Functional magnetic resonance imaging to identify COVID lung lesions that are not visible to computed tomography

Xenon 129 functional MRI is able to identify lung abnormalities that cannot be detected by CT scans in patients with COVID-19 long after hospitalization, even in those who have not been hospitalized. A new study published in the journal Radiology explains this work.

a An English-language study published in the journal Revue Radiology It is proposed to determine whether the pulmonary abnormalities described on functional magnetic resonance imaging by inhalation of hyperpolarized gas in posthospital COVID-19 patients were also present in contaminated but not hospitalized patients.

Xenon 129 Functional Inhaled MRI Promises CT Results in Some Cases

The lead author of the study, Dr. Fergus Gleeson is from the Department of Oncology at the University of Oxford and the Department of Radiology at the Oxford University Hospitals NHS Trust. These abnormalities do not appear on conventional imaging, and have been detected in some individuals for up to a year after initial infection with COVID-19. »

Hp-XeMRI showed promising results in detecting abnormalities of alveolar gas exchange even when computerized tomography (CT) scans and lung function tests were normal. It allows assessment of ventilation and gas exchange in red blood cells and provides regional information on the integrity of the pulmonary vasculature.

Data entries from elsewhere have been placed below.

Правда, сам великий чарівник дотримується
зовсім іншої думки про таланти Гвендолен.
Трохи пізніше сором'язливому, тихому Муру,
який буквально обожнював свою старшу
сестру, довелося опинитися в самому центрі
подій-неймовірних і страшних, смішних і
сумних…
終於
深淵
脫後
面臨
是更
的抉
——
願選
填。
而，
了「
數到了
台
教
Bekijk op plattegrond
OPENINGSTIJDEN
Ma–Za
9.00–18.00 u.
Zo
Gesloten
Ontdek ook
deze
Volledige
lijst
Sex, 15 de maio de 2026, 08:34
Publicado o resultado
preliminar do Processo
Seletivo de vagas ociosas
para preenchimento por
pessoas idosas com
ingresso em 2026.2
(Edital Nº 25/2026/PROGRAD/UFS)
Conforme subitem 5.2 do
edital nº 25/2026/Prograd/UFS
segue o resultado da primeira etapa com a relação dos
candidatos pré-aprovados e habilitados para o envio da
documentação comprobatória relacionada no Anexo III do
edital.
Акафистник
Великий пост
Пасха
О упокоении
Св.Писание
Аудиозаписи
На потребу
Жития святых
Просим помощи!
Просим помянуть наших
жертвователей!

Explorations of Hp-XeMRI on Patients with Long-Term COVID-19 in Hospital or Not

In the case of prolonged COVID-19 disease, respiratory pattern disturbance is commonly identified and contributes to shortness of breath in a significant proportion of patients. However, it is not known if there are other causes for their shortness of breath. “The use of Hp-XeMRI allows us to understand the cause of shortness of breath in patients who have been suffering from COVID for a long time and to suggest better treatments to improve these symptoms,” continues study co-author Professor James T. Clinical Research Center and NHS Trust Department of Radiology, Oxford University Hospitals.

For this prospective study, the researchers attempted to determine whether lung abnormalities previously described on Hp-XeMRI in participants after hospitalization with COVID-19 were also present in non-hospitalized participants with prolonged COVID-19. 11 participants were enrolled in prolonged COVID (NHLC) and 12 post-hospital (PHC) participants from June 2020 to August 2021. All participants had symptoms of shortness of breath. As a control group, healthy volunteers with no evidence of previous COVID-19 infection were recruited from staff at the University of Sheffield and the University of Oxford.

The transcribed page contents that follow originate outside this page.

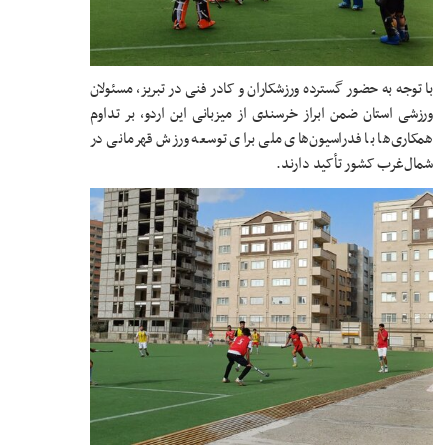
با توجه به حضور گسترده ورزشکاران و کادر فنی در تبریز، مسئولان
ورزشی استان ضمن ابراز خرسندی از میزبانی این اردو، بر تداوم
همکاری‌ها با فدراسیون‌های ملی برای توسعه ورزش قهرمانی در
شمال‌غرب کشور تأکید دارند.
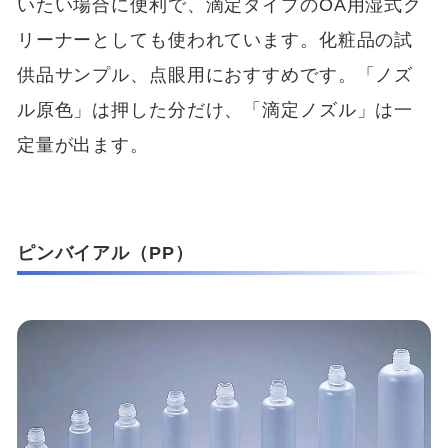
いたい場合に便利で、滴定タイプのOA用湿式ク
リーナーとしても使われています。化粧品の試
供品サンプル、点眼用におすすめです。「ノズ
ル原色」は押した分だけ、「滴定ノズル」は一
定量が出ます。
ピンバイアル（PP）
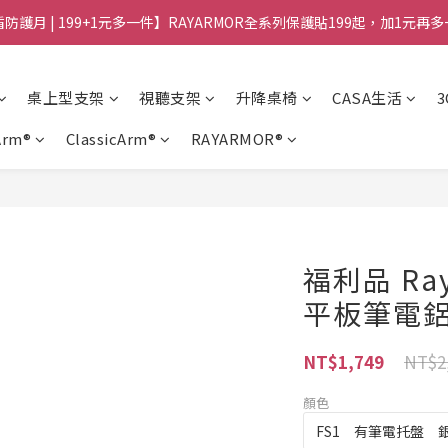
防護月 | 199+1元多一件】RAYARMOR全系列保護貼199起，加1元再
桌上型支架
視聽支架
升降桌椅
CASA生活
Arm®
ClassicArm®
RAYARMOR®
福利品 Ray
平板筆電
NT$2
NT$1,749
顏色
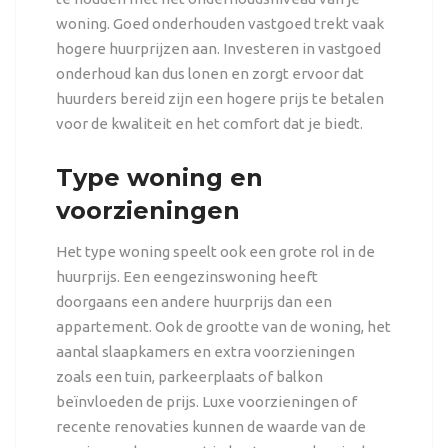
woning. Goed onderhouden vastgoed trekt vaak
hogere huurprijzen aan. Investeren in
vastgoed
onderhoud
kan dus lonen en zorgt ervoor dat
huurders bereid zijn een hogere prijs te betalen
voor de kwaliteit en het comfort dat je biedt.
Type woning en
voorzieningen
Het type woning speelt ook een grote rol in de
huurprijs. Een eengezinswoning heeft
doorgaans een andere huurprijs dan een
appartement. Ook de grootte van de woning, het
aantal slaapkamers en extra voorzieningen
zoals een tuin, parkeerplaats of balkon
beïnvloeden de prijs. Luxe voorzieningen of
recente renovaties kunnen de waarde van de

Work should be extended to other groups of lung diseases

Participants underwent a chest CT scan, Hp-XeMRI tests, and lung function tests, among others. Control subjects underwent Hp-XeMRI only. CT scans were analyzed to determine the severity of lung disease after COVID using the FAN grading system. The analysis used group and pairwise comparisons between participants and controls, and correlations between participants’ clinical and imaging data. Both NHLC and PHC participants underwent normal or near-normal CT scans.

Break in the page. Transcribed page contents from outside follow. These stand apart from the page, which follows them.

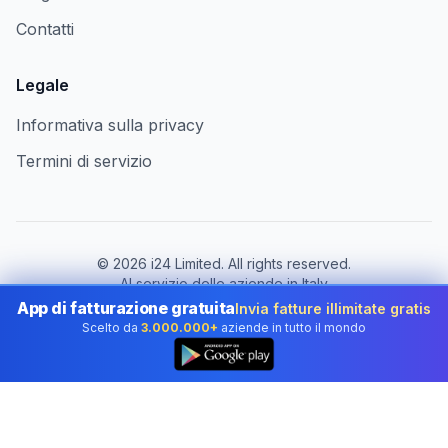
Contatti
Legale
Informativa sulla privacy
Termini di servizio
©
2026
i24 Limited. All rights reserved.
Al servizio delle aziende in Italy
App di fatturazione gratuita
Invia fatture illimitate gratis
Cambia paese:
Italy
Scelto da
3.000.000+
aziende in tutto il mondo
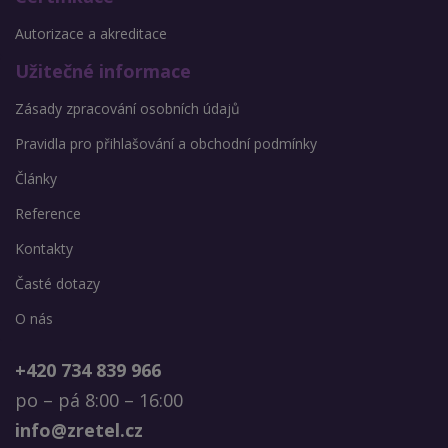
Autorizace a akreditace
Užitečné informace
Zásady zpracování osobních údajů
Pravidla pro přihlašování a obchodní podmínky
Články
Reference
Kontakty
Časté dotazy
O nás
+420 734 839 966
po – pá 8:00 – 16:00
info@zretel.cz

“We saw that the ability of gas to move from the lungs into the bloodstream was lower in non-hospitalized patients compared to those who were hospitalized with COVID,” Dr. Gleeson continues. Furthermore, both groups of participants had Hp-XeMRI values. lower than healthy participants, indicating possible defects in the lining of the lungs or surrounding blood vessels.The results showed significant differences in the mean ratio of red blood cells to tissue plasma between healthy controls and primary care/NHLC participants, indicating that Possible differences in lung function.

“In an upcoming study, we will evaluate different groups of participants who have had COVID and correlate the results with physiological data, symptom-based questionnaire and cardiac MRI to better understand the clinical significance of our findings. Dr. Gleeson. Further work will also be conducted to determine the nature of the defect, which will allow We then determine if specific treatments are beneficial.”